Cr(VI) reductase assays
Kinetic assessment of purified Cr(VI) reductase activity
Cr(VI) reductase activity was measured by a modified 1,5-diphenyl carbazide assay [24]. Reactions were performed at 22°C in replicates with a final volume of 0.3 ml containing 1 mM NADH, 50 mM Tris-Cl (pH 7.0) buffer, a range of chromate concentrations (0–200 μM) and sufficient enzyme to transform 100 μM of Cr(VI) within 2–10 min for the 200 μM replicate. The reaction was initiated by addition of 1 mM NADH and the solution was mixed by resuspending with a pipette for 10 s. Immediately after mixing the first 50 µl aliquot was added to a cuvette containing 950 μl of color developing solution (0.1N H2SO4 and 0.01% 1,5-diphenylcarbazide) and this was taken as t = 0. Subsequent 50 µl aliquots from the reaction were stopped every 30 s thereafter in identical fashion. The absorbance of each sample was then read at 540 nm and the residual Cr(VI) concentration was determined by comparison with a standard curve. The reaction velocity was estimated by the amount of chromate reduced over a two minute period, unless this was found not to be linear in which case the enzyme concentration was adjusted appropriately and the replicate repeated. All reactions were performed in duplicate and kinetic parameters were calculated from a Lineweaver-Burk plot in Microsoft Excel. 1 mM NADH was found to be effectively saturating for each of NemA_Ec, Frp_Vh1, and NfsA_Kp (e.g. Km of NemA_Ec was measured as 450 µM; Figure S1 in File S1).

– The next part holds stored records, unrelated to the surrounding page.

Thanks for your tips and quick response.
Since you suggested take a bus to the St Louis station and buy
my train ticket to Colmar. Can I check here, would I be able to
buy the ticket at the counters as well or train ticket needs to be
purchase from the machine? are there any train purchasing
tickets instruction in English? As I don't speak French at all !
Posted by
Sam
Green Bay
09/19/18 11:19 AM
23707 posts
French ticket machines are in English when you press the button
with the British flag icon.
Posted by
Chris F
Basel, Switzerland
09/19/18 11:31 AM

Measurement of Cr(VI) reduction rate in the presence of crude extract or lawsone
The enzymes AzoR_Ec, NemA_Ec and NfsA_Kp were tested for their ability to reduce Cr(VI) in the presence of cell lysate or lawsone. Cell lysate assays were carried out at 22°C in 100 μl volumes, containing 150 μM Cr(VI), 500 μM NADH, 0.03 mg/ml enzyme in a mixture of either 0∶1, 1∶2, 2∶1 or 1∶0 E. coli cell lysate and 50 mM Tris-Cl buffer (pH 7.0). Reactions were stopped at 5 min (NemA_Ec) or 30 min (NfsA_Kp or AzoR_Ec) by addition of 150 µl 2x concentrated color developing solution (i.e. 0.2 N H2SO4 and 0.02% 1,5-diphenylcarbazide), and residual Cr(VI) concentration determined at 540 nm by comparison to a standard curve. Cr(VI) reduction rates in the presence or absence of lawsone were determined in an identical fashion to the “no cell lysate” replicates above, but with addition of lawsone to a final concentration of 0, 50, 100, 150 or 200 µM.

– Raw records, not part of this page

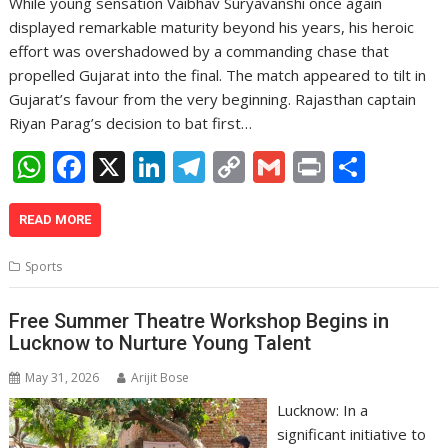
While young sensation Vaibhav Suryavanshi once again
displayed remarkable maturity beyond his years, his heroic
effort was overshadowed by a commanding chase that
propelled Gujarat into the final. The match appeared to tilt in
Gujarat’s favour from the very beginning. Rajasthan captain
Riyan Parag’s decision to bat first…
W
F
X
Li
T
C
G
Pr
S
h
ac
n
el
o
m
in
h
at
e
k
e
p
ai
t
ar
READ MORE
s
b
e
gr
y
l
e
Sports
A
o
dI
a
Li
p
o
n
m
n
Free Summer Theatre Workshop Begins in
Lucknow to Nurture Young Talent
p
k
k
May 31, 2026
Arijit Bose
Lucknow: In a
significant initiative to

Supply of reduced cofactor via FDH or GDH mediated cofactor regeneration
Non-stoicheometric Cr(VI) reduction by NemA_Ec in the presence of limiting NADH or NAD+ was achieved at 22°C in 0.5 ml volumes containing 100 mM sodium phosphate buffer (pH 7.0), 15 µg of purified recombinant NemA_Ec or 65 µg of PHA beads displaying NemA_Ec, 150 μM of K2CrO4, 0.05 mM of NADH or NAD+, and 15 µg of either FDH +5 mM formic acid or GDH +5 mM glucose. Reduction of chromate was monitored over time as for the purified enzyme kinetic assays above.

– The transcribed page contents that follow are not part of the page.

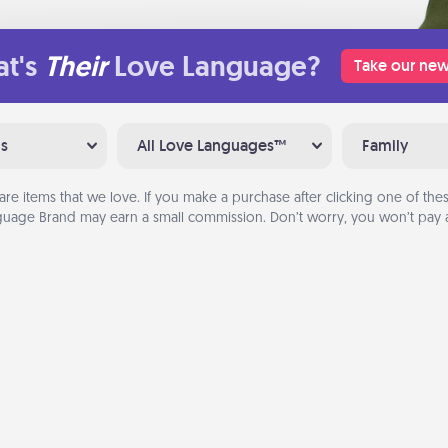
t's
Their
Love Language?
Take our new
ns
All Love Languages™
Family
are items that we love. If you make a purchase after clicking one of these
uage Brand may earn a small commission. Don’t worry, you won’t pay a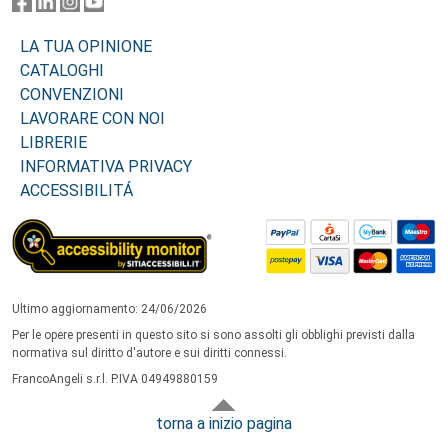
LA TUA OPINIONE
CATALOGHI
CONVENZIONI
LAVORARE CON NOI
LIBRERIE
INFORMATIVA PRIVACY
ACCESSIBILITÁ
Ultimo aggiornamento: 24/06/2026
Per le opere presenti in questo sito si sono assolti gli obblighi previsti dalla
normativa sul diritto d'autore e sui diritti connessi.
FrancoAngeli s.r.l. P.IVA 04949880159
torna a inizio pagina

Synthesis and purification of NemA_Ec fused PHA beads
PHA beads displaying covalently attached NemA_Ec were generated exactly as per the MalE-displaying PHA beads described by Jahns and Rehm [25]. To achieve this, the malE gene was excised from plasmid pET-14b PhaC-linker-MalE and replaced by E. coli nemA, amplified by PCR using the following primers: Forward CCCCCTCGAGATGTCATCTGAAAAACT G; Reverse CCCCGGATCCTTACAACGTCGGGTAATC (the underlined sequences indicate the recognition sequences for the XhoI and BamHI restriction enzymes used to replace malE with nemA, yielding plasmid pET-14b PhaC-linker-NemA). During PHA synthesis (growth conditions as described above), the polyhydroxyalkanoate synthase PhaC becomes covalently attached to the surface of the resulting polyester bead, and hence the NemA_Ec fusion partner was also displayed in this manner. The fidelity of the PCR amplification and molecular cloning process was confirmed by DNA sequencing of the inserted nemA gene and surrounding plasmid regions (Macrogen, Korea). The successful production of polyester beads was determined by staining cultures with Nile Red and observing cells with fluorescence microscopy as previously described [26]. The E. coli cells containing polyester were then mechanically disrupted and the lysate was subjected to centrifugation (4,000×g, 20 min, 4°C) to sediment the PHA beads. Final separation of the PHA beads from bacterial lysate was achieved by ultracentrifugation on a glycerol gradient [27]. SDS-PAGE and scanning densitometry indicated that the fusion protein PhaC-NemA_Ec constituted ca. 22% of the total protein present in the bead suspension (with other major species having previously been identified as co-purified host cell proteins; BHA Rehm, unpublished data). NemA_Ec functionality was confirmed by Cr(VI) reductase (1,5-diphenyl carbazide) assay as described above. Isolated PHA beads (wet weight of just over 1.5 g isolated from the 1 L E. coli culture) were stored in potassium phosphate buffer (pH 7.5) with 20% ethanol at 4°C until required.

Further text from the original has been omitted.